> **Dataset records**:
= = = = =
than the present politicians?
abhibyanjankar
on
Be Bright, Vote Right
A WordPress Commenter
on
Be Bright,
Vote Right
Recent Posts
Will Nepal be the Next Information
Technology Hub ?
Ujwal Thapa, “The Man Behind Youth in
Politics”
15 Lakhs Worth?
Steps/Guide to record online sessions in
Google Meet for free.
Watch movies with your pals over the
= = = = =
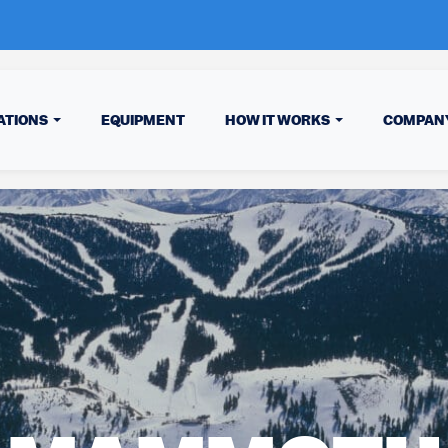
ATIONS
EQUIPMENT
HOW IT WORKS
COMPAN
= = = = =
> **Task**: Start with the line above that contains "Recent Posts" and stop after the line that contains "Watch movies with your pals over the". Output those lines exactly, and only those.

> **Result for this exercise**:
Recent Posts
Will Nepal be the Next Information
Technology Hub ?
Ujwal Thapa, “The Man Behind Youth in
Politics”
15 Lakhs Worth?
Steps/Guide to record online sessions in
Google Meet for free.
Watch movies with your pals over the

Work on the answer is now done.